WHAT THIS TASK INVOLVES
In the lines below, output everything from the first line through the line containing "Виды и сорта лиатриса: колосковый и другие" exactly as it is. Pictures are not part of the output.

EXTRACTED RECORDS
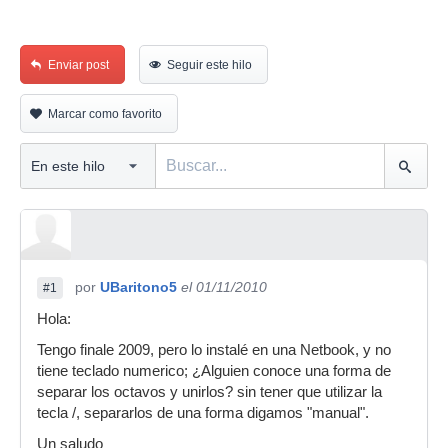
Enviar post
Seguir este hilo
Marcar como favorito
por
UBaritono5
el 01/11/2010
#1
Hola:
Tengo finale 2009, pero lo instalé en una Netbook, y no
tiene teclado numerico; ¿Alguien conoce una forma de
separar los octavos y unirlos? sin tener que utilizar la
tecla /, separarlos de una forma digamos "manual".
Un saludo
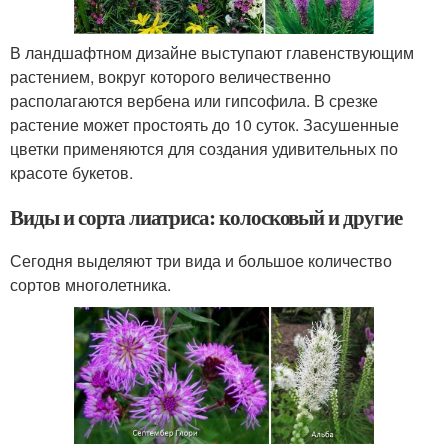
В ландшафтном дизайне выступают главенствующим
растением, вокруг которого величественно
располагаются вербена или гипсофила. В срезке
растение может простоять до 10 суток. Засушенные
цветки применяются для создания удивительных по
красоте букетов.
Виды и сорта лиатриса: колосковый и другие
Сегодня выделяют три вида и большое количество
сортов многолетника.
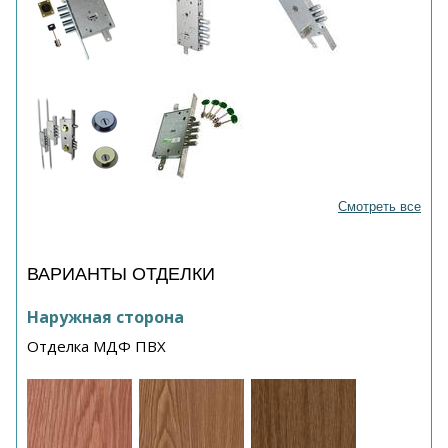
Смотреть все
ВАРИАНТЫ ОТДЕЛКИ
Наружная сторона
Отделка МДФ ПВХ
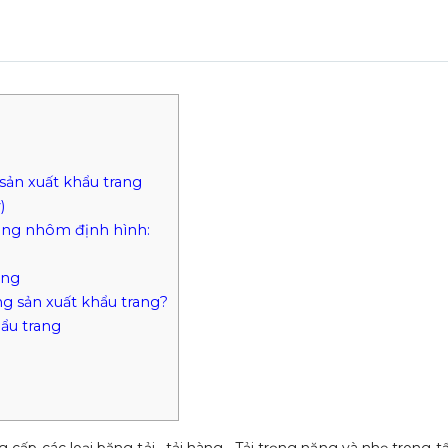
 sản xuất khẩu trang
)
ung nhôm định hình:
ang
ng sản xuất khẩu trang?
hẩu trang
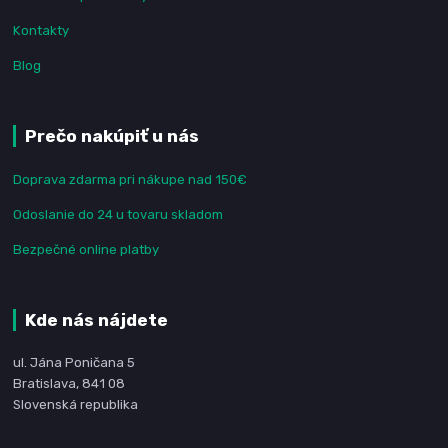
Kontakty
Blog
Prečo nakúpiť u nás
Doprava zdarma pri nákupe nad 150€
Odoslanie do 24 u tovaru skladom
Bezpečné online platby
Kde nás nájdete
ul. Jána Poničana 5
Bratislava, 841 08
Slovenská republika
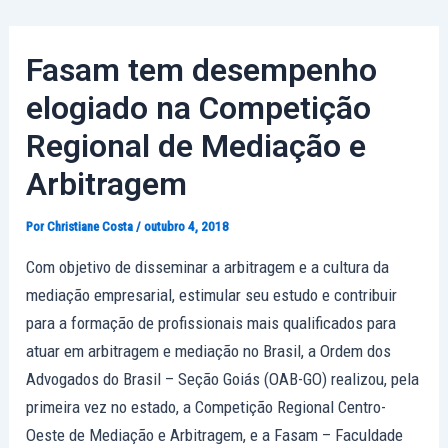
Ir
Post
para
navigation
Fasam tem desempenho
o
conteúdo
elogiado na Competição
Regional de Mediação e
Arbitragem
Por
Christiane Costa
/
outubro 4, 2018
Com objetivo de disseminar a arbitragem e a cultura da
mediação empresarial, estimular seu estudo e contribuir
para a formação de profissionais mais qualificados para
atuar em arbitragem e mediação no Brasil, a Ordem dos
Advogados do Brasil – Seção Goiás (OAB-GO) realizou, pela
primeira vez no estado, a Competição Regional Centro-
Oeste de Mediação e Arbitragem, e a Fasam – Faculdade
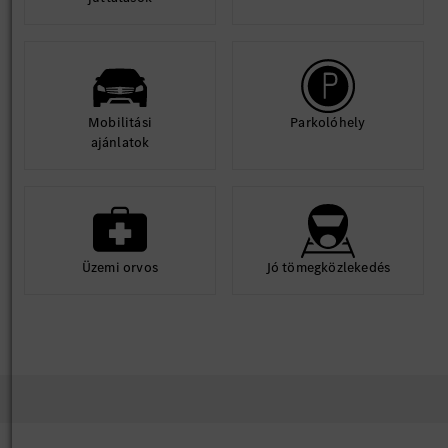
Mobilitási
Parkolóhely
ajánlatok
Üzemi orvos
Jó tömegközlekedés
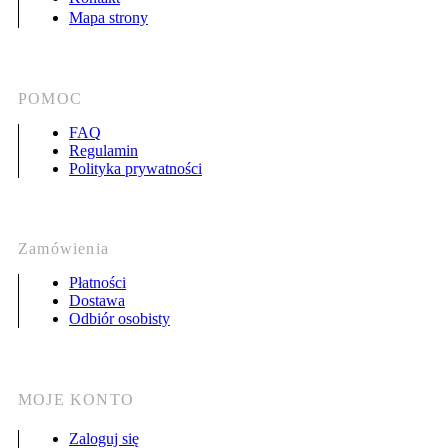
Mapa strony
POMOC
FAQ
Regulamin
Polityka prywatności
Zamówienia
Płatności
Dostawa
Odbiór osobisty
MOJE KONTO
Zaloguj się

SOLUTION
Enviar post
Seguir este hilo
Marcar como favorito
por
UBaritono5
el 01/11/2010
#1
Hola:
Tengo finale 2009, pero lo instalé en una Netbook, y no
tiene teclado numerico; ¿Alguien conoce una forma de
separar los octavos y unirlos? sin tener que utilizar la
tecla /, separarlos de una forma digamos "manual".
Un saludo
В ландшафтном дизайне выступают главенствующим
растением, вокруг которого величественно
располагаются вербена или гипсофила. В срезке
растение может простоять до 10 суток. Засушенные
цветки применяются для создания удивительных по
красоте букетов.
Виды и сорта лиатриса: колосковый и другие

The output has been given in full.